1. Begin by tidying the shower, and preparing for it to be cleaned. Cleaning a shower is as much about knowing what you are doing in advance as it is applying the ideas. Many people will simply wipe the shower down as a part of their domestic cleaning, but in fact, it is important to deep clean the shower if you are going to keep it properly free of mold and limescale.
If this sounds a little much, you may well find that hiring a professional domestic cleaner is a better idea for a monthly clean. You don’t need to go in too hard on the shower too often, so this will be fine, and means that you don’t have to worry about it, leaving it all to a contract cleaner. However, if you are indeed serious about doing this yourself, then it is all about preparation. Having tidied the shower, take the bottles of product that get left in there and throw any empties away, ensuring that you have consulted the owners of course! Wipe down all of those bottles that may be spilled or covered in the contents, as this is a key source of soap scum and general mess in the shower itself.
2. Once the contents of the shower are removed, then you should attack the hardest parts of the dirt first. Take the shower head off and if it is covered in limescale or any other sort of build up, then you need to get rid of it. The best way to do this is to place the whole thing in a basin of vinegar overnight. This may mean doing it right before you go to bed, and getting up to put it back in place before everyone else wants a shower! However, the acid in the vinegar will easily eat through the residue, leaving your shower head completely free of it. This will de-clog the inner workings as well, giving you the right pressure. The metal within the shower that can not be removed will need to be cleaned with a similar acid, but you will not be able to leave it over night. Try applying the acid and wrapping it in cling film for a while, to ensure that the acid stays in place for a little longer than it would had it just dripped off. Use the rough side of a sponge, or steel wool if the surface is safe to do so.

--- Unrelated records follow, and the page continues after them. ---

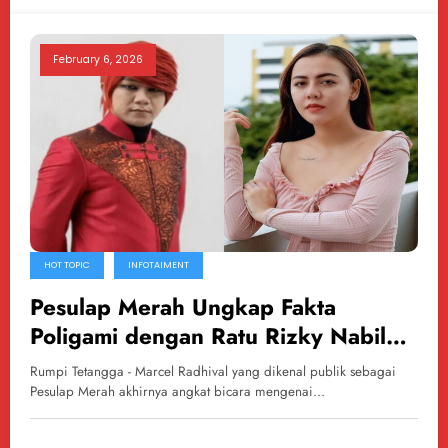
February 6, 2026
HOT TOPIC
INFOTAIMENT
Pesulap Merah Ungkap Fakta
Poligami dengan Ratu Rizky Nabila
Sejak 2022
Rumpi Tetangga - Marcel Radhival yang dikenal publik sebagai
Pesulap Merah akhirnya angkat bicara mengenai…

3. You will find that at this point you can clean the white surfaces of the shower, which will likely have been affected by soap scum. Many people use cream cleaner for that, but it is often just as good to use washing up liquid. The degreasing effect that the PH neutral soap in washing up liquid has is excellent for getting through grubby marks, and ensuring that you are able to wipe it away easily, rather than scrubbing for ages. Make up a froth of it in the bottom of the shower, and wipe down all surfaces with a sponge. Rinse off the residue soap with the shower head, and it should be sparkling!
4. The final stage is to wipe down the glass if you have any in your shower. To get a drip free result, use a squeegee for the job, as it removes all water form the surface, leaving it streak free. Having sorted all of this, simply replace the bottles and enjoy your beautifully clean shower!